OpenADMET - ExpansionRx Blind Challenge

OpenADMET - ExpansionRx Blind Challenge

Additional details on the coming challenge

Absorption, Distribution, Metabolism, Excretion and Toxicity–ADMET–properties can make or break preclinical and clinical development of small molecules. At OpenADMET we address the unpredictable nature of these properties through open science, generating experimental data and building predictive models of ADMET properties. A key component of these efforts is running community blind challenges to benchmark the current state of the art in ADMET modeling.

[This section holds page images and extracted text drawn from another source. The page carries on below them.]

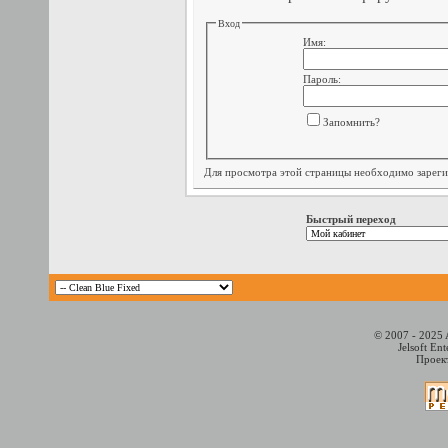
Вход
Имя:
Пароль:
Запомнить?
Для просмотра этой страницы необходимо
зарег
Быстрый переход
© 2007 - 2025 
Jelsoft En
Проект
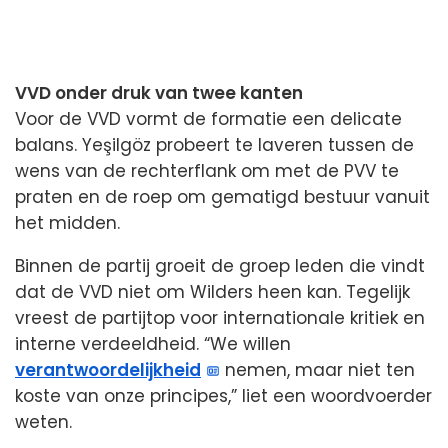
VVD onder druk van twee kanten
Voor de VVD vormt de formatie een delicate
balans. Yeşilgöz probeert te laveren tussen de
wens van de rechterflank om met de PVV te
praten en de roep om gematigd bestuur vanuit
het midden.
Binnen de partij groeit de groep leden die vindt
dat de VVD niet om Wilders heen kan. Tegelijk
vreest de partijtop voor internationale kritiek en
interne verdeeldheid. “We willen
verantwoordelijkheid
nemen, maar niet ten
koste van onze principes,” liet een woordvoerder
weten.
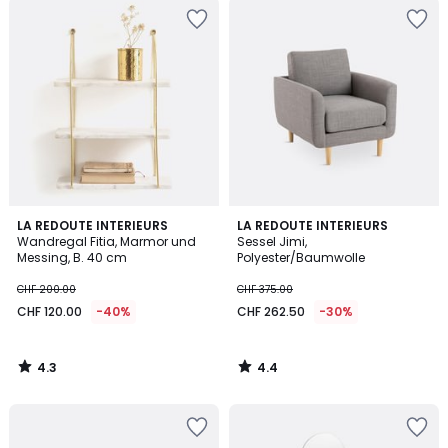
4.3
4.4
LA REDOUTE INTERIEURS
LA REDOUTE INTERIEURS
/ 5
/ 5
Wandregal Fitia, Marmor und
Sessel Jimi,
Messing, B. 40 cm
Polyester/Baumwolle
CHF 200.00
CHF 375.00
CHF 120.00
-40%
CHF 262.50
-30%
4.3
4.4
/
/
5
5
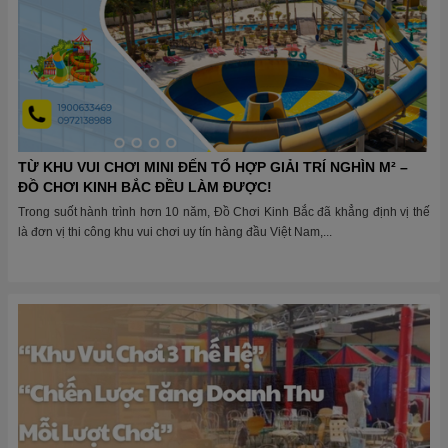
TỪ KHU VUI CHƠI MINI ĐẾN TỔ HỢP GIẢI TRÍ NGHÌN M² –
ĐỒ CHƠI KINH BẮC ĐỀU LÀM ĐƯỢC!
Trong suốt hành trình hơn 10 năm, Đồ Chơi Kinh Bắc đã khẳng định vị thế
là đơn vị thi công khu vui chơi uy tín hàng đầu Việt Nam,...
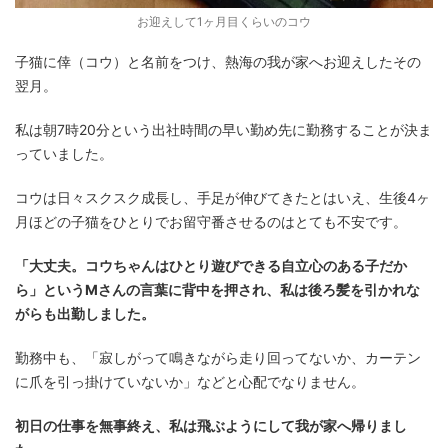
お迎えして1ヶ月目くらいのコウ
子猫に倖（コウ）と名前をつけ、熱海の我が家へお迎えしたその
翌月。
私は朝7時20分という出社時間の早い勤め先に勤務することが決ま
っていました。
コウは日々スクスク成長し、手足が伸びてきたとはいえ、生後4ヶ
月ほどの子猫をひとりでお留守番させるのはとても不安です。
「大丈夫。コウちゃんはひとり遊びできる自立心のある子だか
ら」というMさんの言葉に背中を押され、私は後ろ髪を引かれな
がらも出勤しました。
勤務中も、「寂しがって鳴きながら走り回ってないか、カーテン
に爪を引っ掛けていないか」などと心配でなりません。
初日の仕事を無事終え、私は飛ぶようにして我が家へ帰りまし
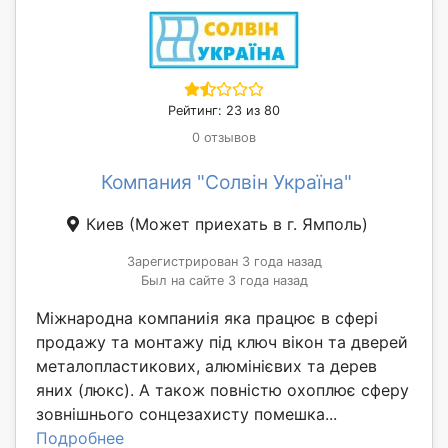
Рейтинг: 23 из 80
0 отзывов
Компания "Солвін Україна"
Киев
(Может приехать в г. Ямполь)
Зарегистрирован 3 года назад
Был на сайте 3 года назад
Міжнародна компаниія яка працює в сфері
продажу та монтажу під ключ вікон та дверей
металопластикових, алюмінієвих та дерев
яних (люкс). А також повністю охоплює сферу
зовнішнього сонцезахисту помешка...
Подробнее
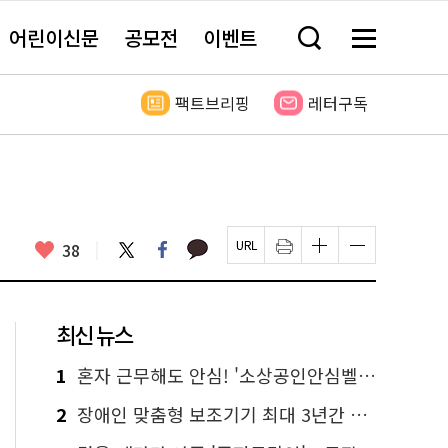
어린이신문
공모전
이벤트
검
메
색
뉴
창
전
열
체
팩트브리핑
레터구독
기
보
기
카
좋
트
페
38
페
인
글
글
카
위
이
아
이
쇄
자
자
오
터
스
요
지
하
크
크
톡
북
U
기
기
기
R
새
크
작
L
창
게
게
최신 뉴스
복
열
변
변
사
림
경
경
하
하
1
혼자 근무해도 안심! '소상공인안심벨' 신청하세요
기
기
2
장애인 맞춤형 보조기기 최대 3년간 무상 대여…삶의 질 높인다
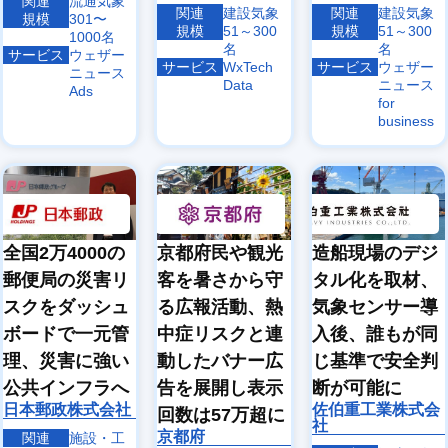
関連
流通気象
関連
建設気象
関連
建設気象
規模
301〜
規模
51～300
規模
51～300
1000名
名
名
サービス
ウェザー
サービス
WxTech
サービス
ウェザー
ニュース
Data
ニュース
Ads
for
business
全国2万4000の
京都府民や観光
造船現場のデジ
郵便局の災害リ
客を暑さから守
タル化を取材、
スクをダッシュ
る広報活動、熱
気象センサー導
ボードで一元管
中症リスクと連
入後、誰もが同
理、災害に強い
動したバナー広
じ基準で安全判
公共インフラへ
告を展開し表示
断が可能に
日本郵政株式会社
佐伯重工業株式会
回数は57万超に
社
京都府
関連
施設・工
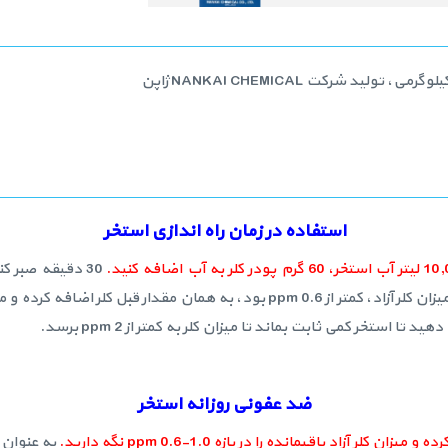
استفاده در زمان راه اندازی استخر
30 دقیقه صبر 
ضد عفونی روزانه استخر
به عنوان 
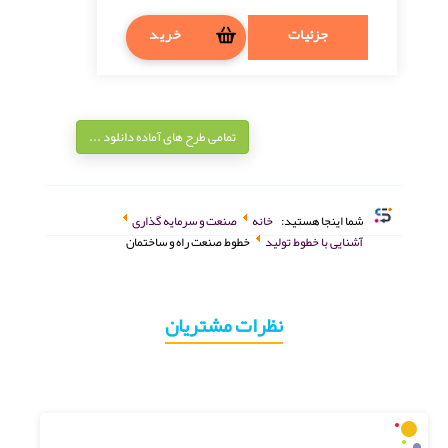
جزئیات
خرید
تمامی طرح های آماده دانلود ...
شما اینجا هستید:
خانه
صنعت و سرمایه گذاری
آشنایی با خطوط تولید
خطوط صنعت راه و ساختمان
نظرات مشتریان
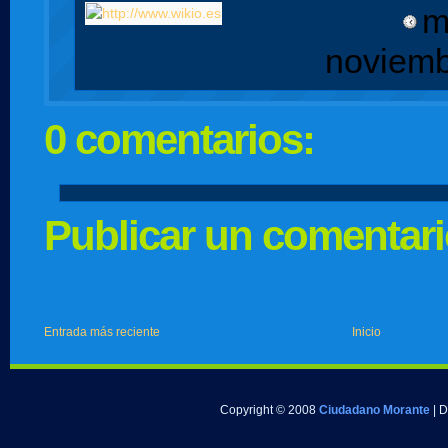
m
noviemb
0 comentarios:
Publicar un comentar
Entrada más reciente
Inicio
Copyright © 2008
Ciudadano Morante
| 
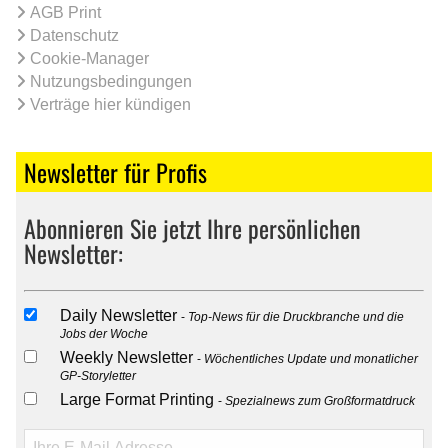
AGB Print
Datenschutz
Cookie-Manager
Nutzungsbedingungen
Verträge hier kündigen
Newsletter für Profis
Abonnieren Sie jetzt Ihre persönlichen
Newsletter:
Daily Newsletter
Top-News für die Druckbranche und die
Jobs der Woche
Weekly Newsletter
Wöchentliches Update und monatlicher
GP-Storyletter
Large Format Printing
Spezialnews zum Großformatdruck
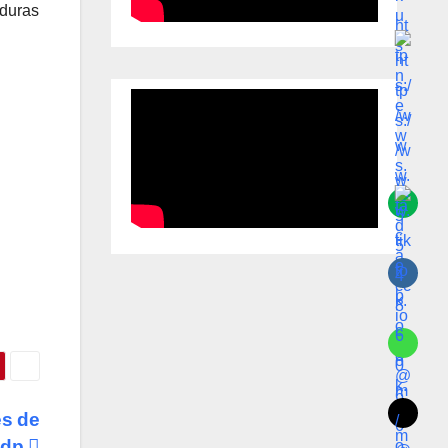
 duras
es de
mdp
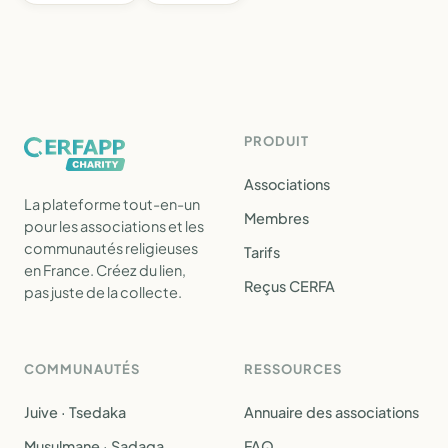
PRODUIT
Associations
La plateforme tout-en-un
Membres
pour les associations et les
communautés religieuses
Tarifs
en France. Créez du lien,
Reçus CERFA
pas juste de la collecte.
COMMUNAUTÉS
RESSOURCES
Juive · Tsedaka
Annuaire des associations
Musulmane · Sadaqa
FAQ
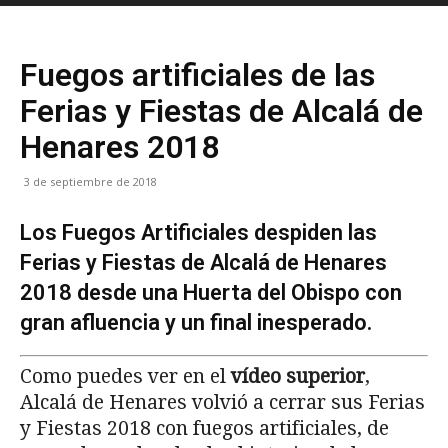
Fuegos artificiales de las
Ferias y Fiestas de Alcalá de
Henares 2018
3 de septiembre de 2018
Los Fuegos Artificiales despiden las
Ferias y Fiestas de Alcalá de Henares
2018 desde una Huerta del Obispo con
gran afluencia y un final inesperado.
Como puedes ver en el
vídeo superior
,
Alcalá de Henares volvió a cerrar sus Ferias
y Fiestas 2018 con fuegos artificiales, de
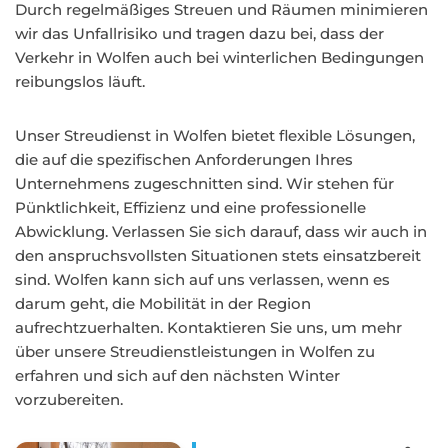
Durch regelmäßiges Streuen und Räumen minimieren
wir das Unfallrisiko und tragen dazu bei, dass der
Verkehr in Wolfen auch bei winterlichen Bedingungen
reibungslos läuft.
Unser Streudienst in Wolfen bietet flexible Lösungen,
die auf die spezifischen Anforderungen Ihres
Unternehmens zugeschnitten sind. Wir stehen für
Pünktlichkeit, Effizienz und eine professionelle
Abwicklung. Verlassen Sie sich darauf, dass wir auch in
den anspruchsvollsten Situationen stets einsatzbereit
sind. Wolfen kann sich auf uns verlassen, wenn es
darum geht, die Mobilität in der Region
aufrechtzuerhalten. Kontaktieren Sie uns, um mehr
über unsere Streudienstleistungen in Wolfen zu
erfahren und sich auf den nächsten Winter
vorzubereiten.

On September 16, we announced the ExpansionRx-OpenADMET blind challenge in partnership with Expansion Therapeutics and HuggingFace. Participants will predict multiple ADMET properties for a diverse set of molecules collected from a real-world drug discovery campaign targeting RNA-mediated diseases, including Myotonic Dystrophy, ALS, and Dementia. Below, we provide more details on the coming challenge, how to participate, and the dataset and evaluation criteria we will use to select the winners.

The Challenge 

Participants will be tasked with solving real-world ADMET prediction problems ExpansionRx faced during lead optimization. Specifically, you will be asked to predict the ADMET properties of late-stage molecules based on earlier-stage data from the same campaigns.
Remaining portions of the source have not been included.